Como Lula, também é negra. Mãe de sete filhos, avó de três netos, veio do interior do Pará, percorreu rios e igarapés. Viajou três dias de ônibus, utilizando 15 reais para se alimentar e satisfazer suas necessidades fisiológicas nas rodoviárias da vida.

 

Ela veio lá do Pará. Pode ser Maria, Severina, das Dores, sei lá. È Diana. Diana, uma guerreira. Luta, se comove e ensina a chorar.

 

Chico César intercede:

 Um rincão do Pará é a minha mama áfrica. Mama áfrica... quilombola.”

 

Num rincão do Pará vivem e sofrem 180 milhões de Lulas perplexos. Despencam de imaginários edifícios em São Paulo e se afogam em praias do Rio, recônditas, no interior do Pará.  Comungam em prisões, são devorados pelo crack, assassinados por pistoleiros, no interior do Pará.

 

Lula conhece essa mulher, porém não se vê nessa mulher. Nessa dimensão incongruente de nossa cultura que não contempla essa mulher.

 

Abrem-se de novo as cortinas. Em planos distintos, Lula, Chico César e Diana movimentam-se pelo cenário. Estão confusos. Vêem-se, mas não se reconhecem. Estão perdidos e se multiplicam em meio a essa gente perdida em um rincão do Pará. Gente anônima e sem rosto, índios e negros, mulheres e crianças, homossexuais e prostitutas, trabalhadores expropriados, crentes e agnósticos, que querem falar. Essa gente perdida que quer dizer o que pensa e decidir o que quer.

 

Lula e Chico César são tantas Dianas, sei lá. São iguais, se confundem. Nem vale a pena contar, pois o tempo vai se esgotar.

Súbito, o epíteto.

 

Em meio a tanta estranheza, Diana tem uma única certeza, quer apenas falar:

-“Ele é presidente!” repete indignada.

- “Então como pode?
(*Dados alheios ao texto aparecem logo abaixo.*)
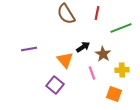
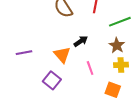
purple line: (29, 49) -> (24, 53), moved
brown star: (103, 54) -> (117, 45), moved

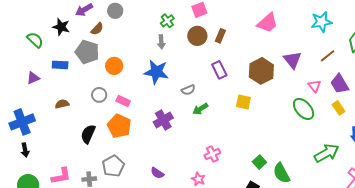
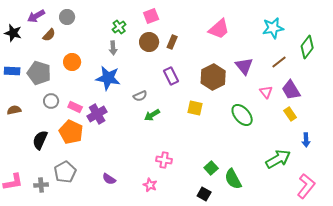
gray pentagon: (87, 52) -> (39, 73), moved
orange circle: (114, 66) -> (72, 62), moved
green ellipse: (304, 109) -> (242, 115), moved
purple cross: (163, 120) -> (97, 114), moved
pink cross: (212, 154) -> (164, 160), turned 35

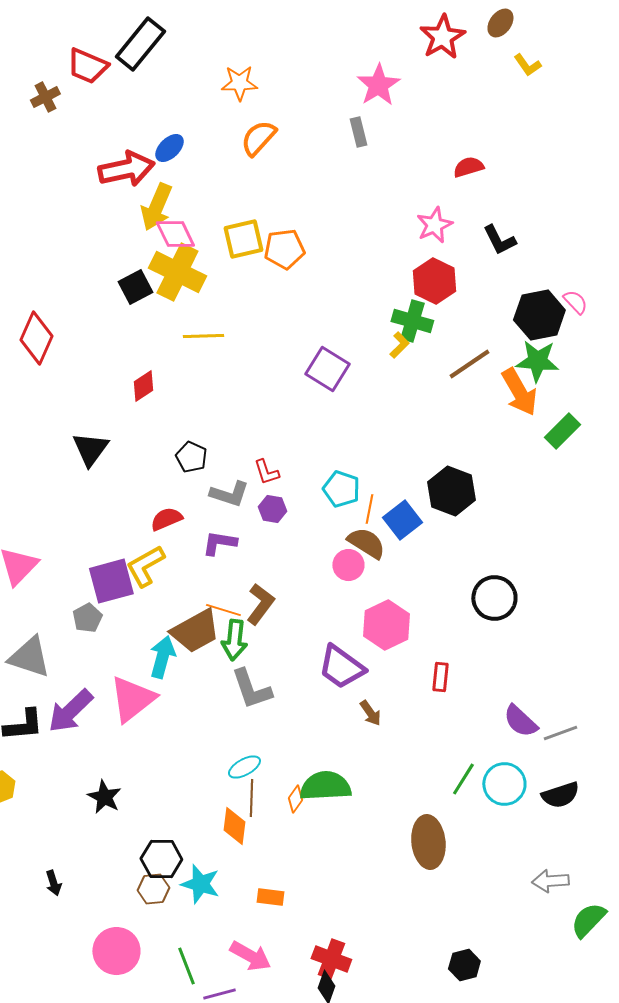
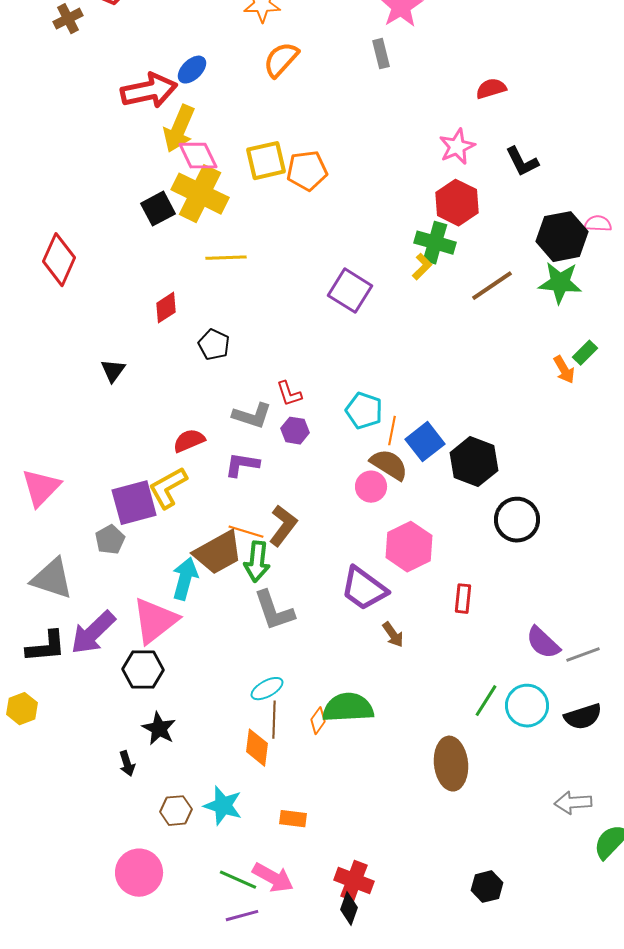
pink semicircle: (575, 302) -> (598, 224), turned -44
orange arrow: (519, 392) -> (564, 370), moved, size x0.6
green rectangle: (562, 431) -> (585, 353), size x0.7
black triangle: (90, 449) -> (113, 371), size x0.7
black pentagon: (191, 457) -> (214, 345), moved
black hexagon: (451, 491) -> (474, 462), moved
black star: (104, 797) -> (159, 729), moved
black hexagon: (161, 859) -> (143, 670), moved
black arrow: (53, 883) -> (127, 764), moved
green line: (186, 966) -> (238, 880), moved, turned -45

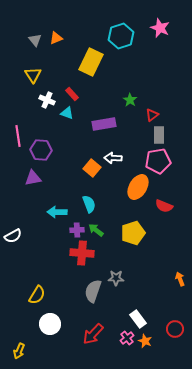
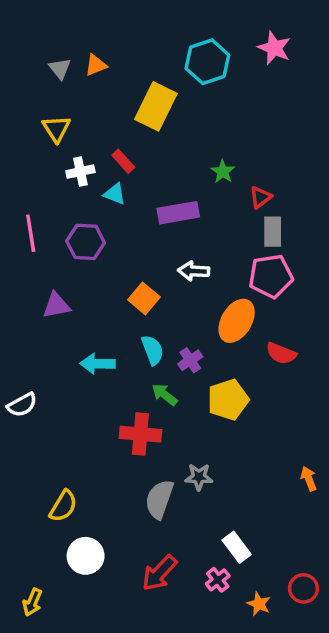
white cross: (47, 100) -> (80, 172), turned -35
purple hexagon: (41, 150) -> (86, 242), moved
orange square: (92, 168) -> (144, 298), moved
purple cross: (77, 230) -> (190, 360), moved, turned -32
red circle: (175, 329) -> (303, 588), moved
orange star: (145, 341) -> (259, 604), moved

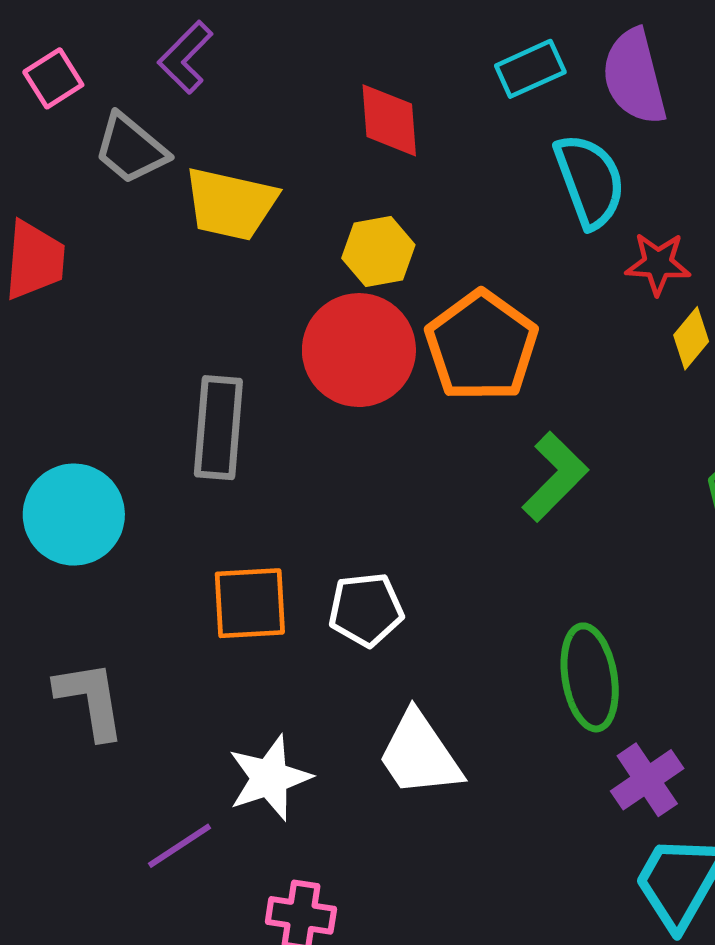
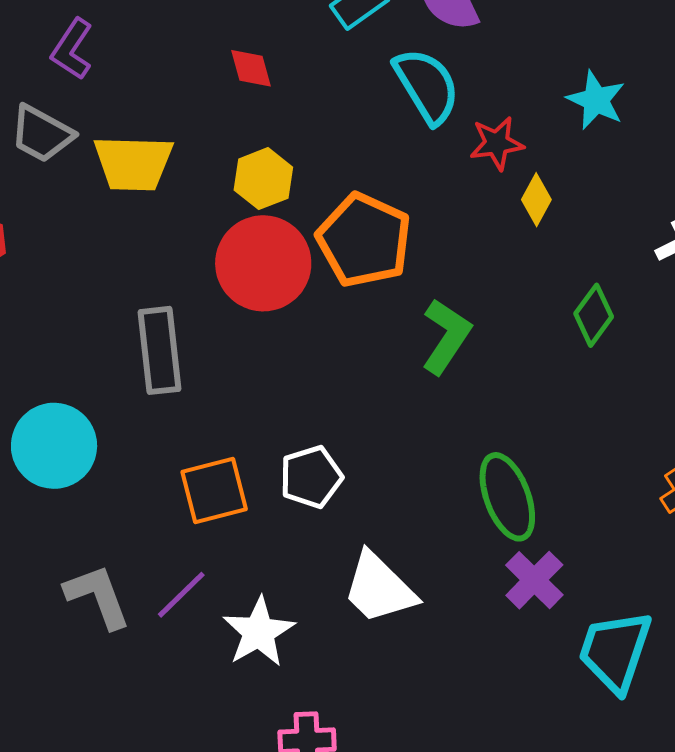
red diamond: (389, 120) -> (251, 68), size x0.7
purple cross: (647, 780) -> (534, 580), moved
purple line: (180, 846) -> (181, 595), moved

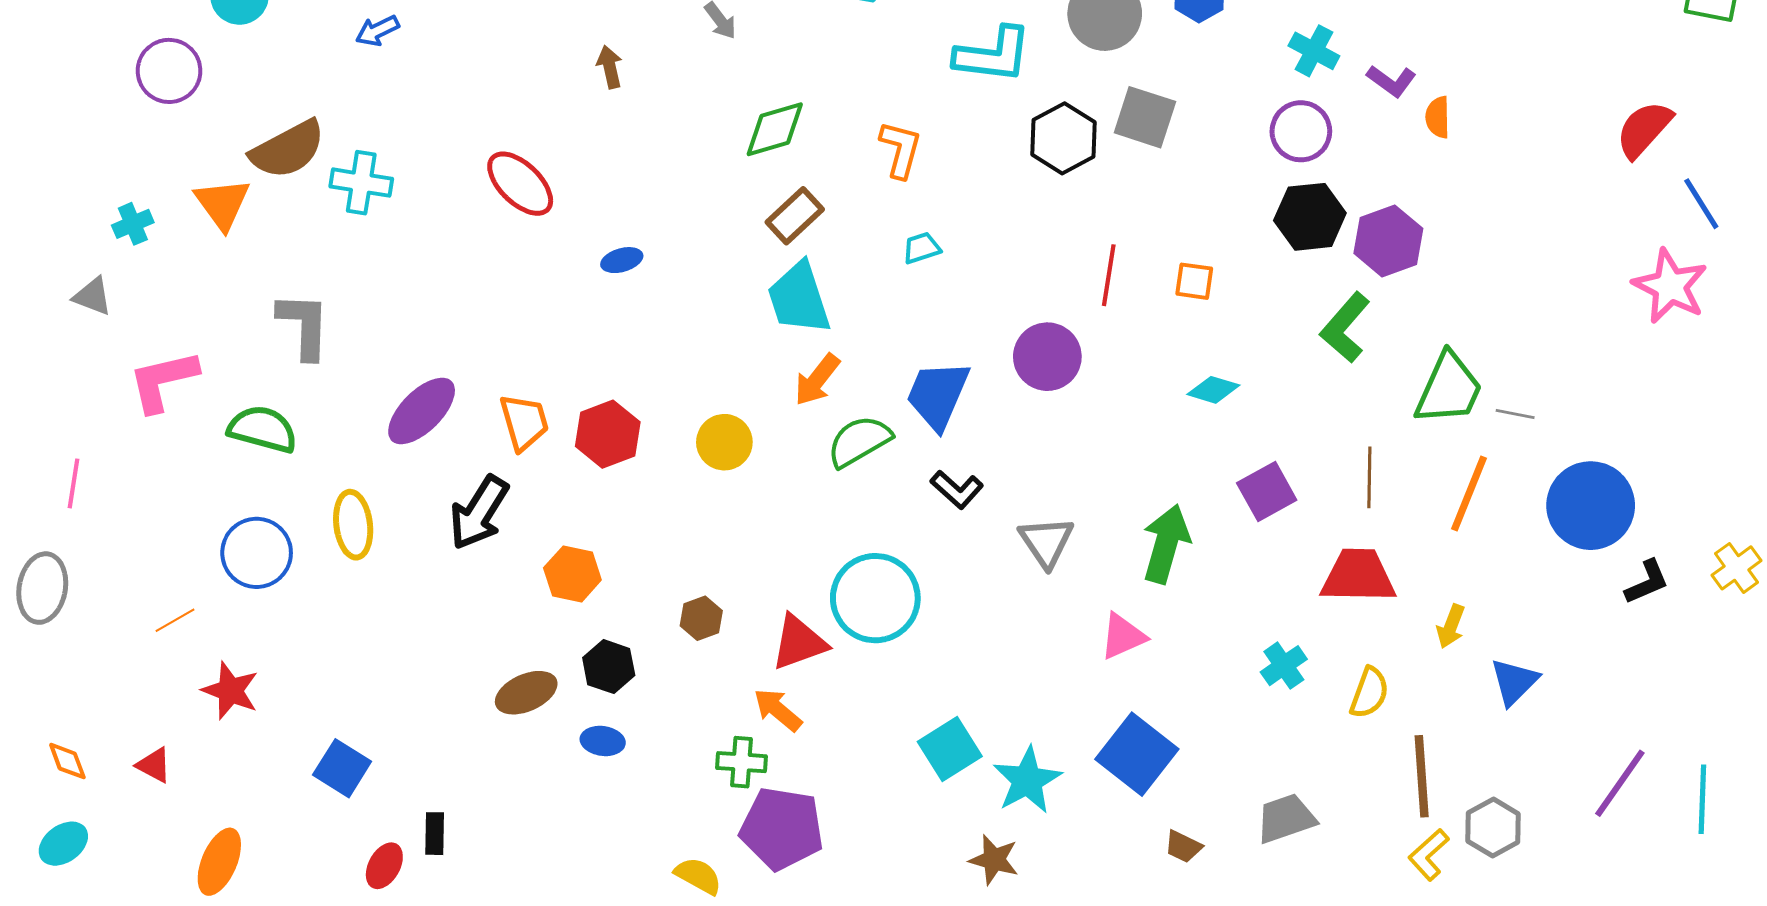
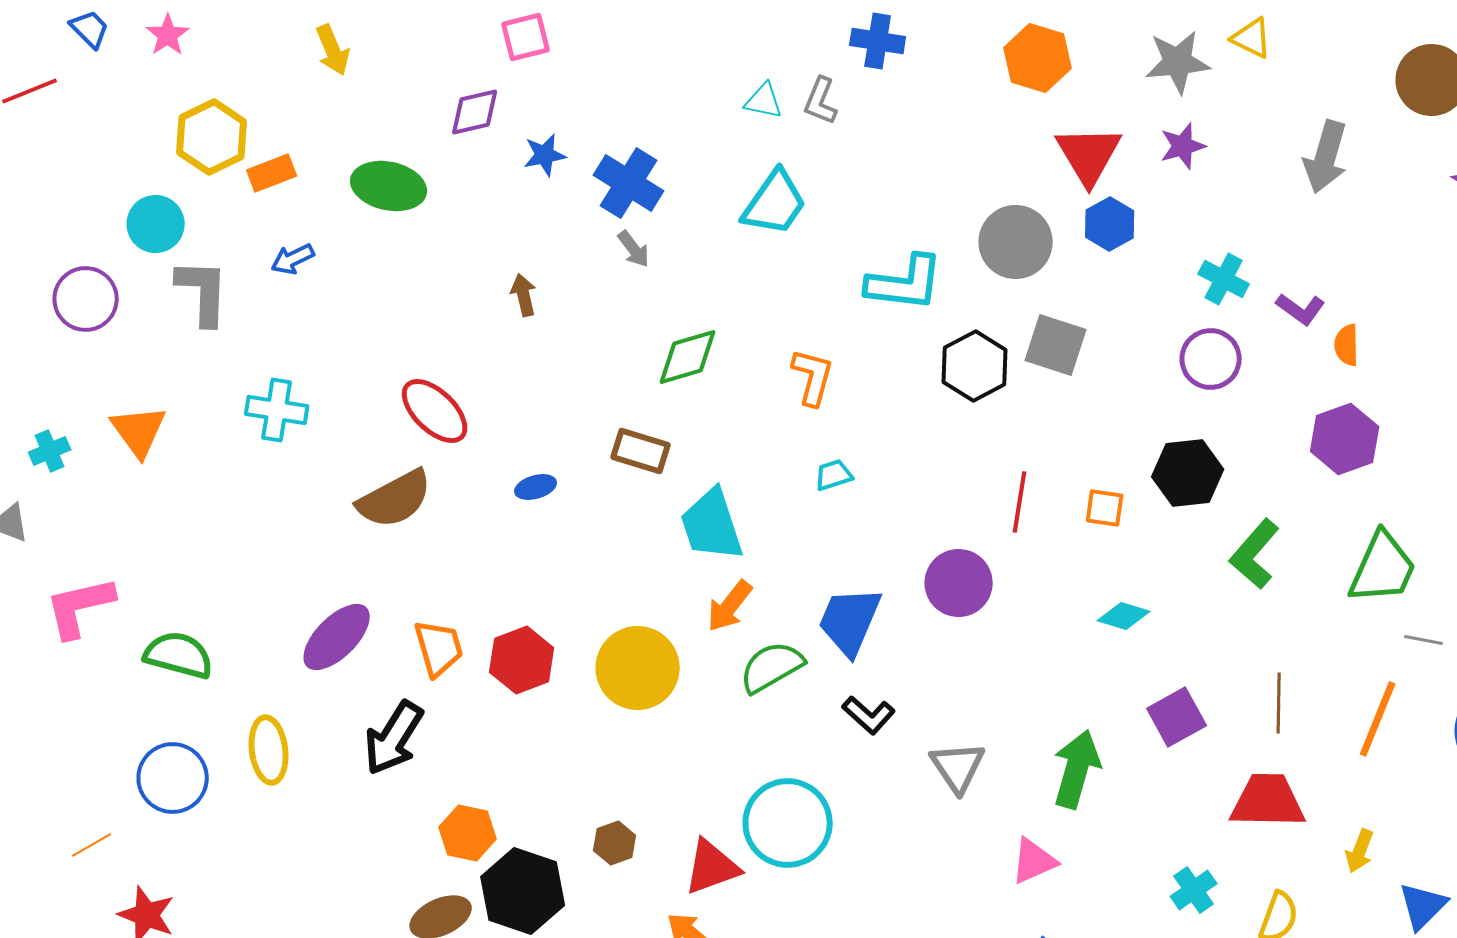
brown semicircle: (288, 149) -> (395, 499), moved
brown rectangle: (795, 216) -> (641, 451), moved, turned 60
black hexagon: (1310, 217) -> (1188, 473), moved
purple hexagon: (1388, 241) -> (1345, 439), moved
gray L-shape: (304, 325) -> (203, 292), moved
green trapezoid: (1449, 389) -> (1383, 568), moved
yellow circle: (724, 442) -> (638, 668), size x1.5
orange hexagon: (572, 574) -> (468, 833), moved
black hexagon: (609, 667) -> (523, 891), size x1.6

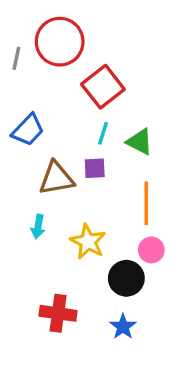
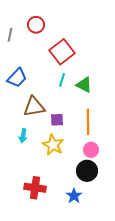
red circle: (60, 42) -> (36, 25), size x0.6
purple square: (95, 168) -> (57, 120), moved
black circle: (126, 278) -> (87, 171), moved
Como pode ele me chamar pelo nome, se não me reconhece?  Como pode dizer quilombola, se não sabe quem é meu povo?. Como pode falar da gente se não quer ouvir  nossa voz”.

 

Contundente, com lágrimas nos olhos, finaliza:

- “Como pode falar de nós, se não nos identifica.”

Abrem-se as cortinas desenrola-se um novo ato.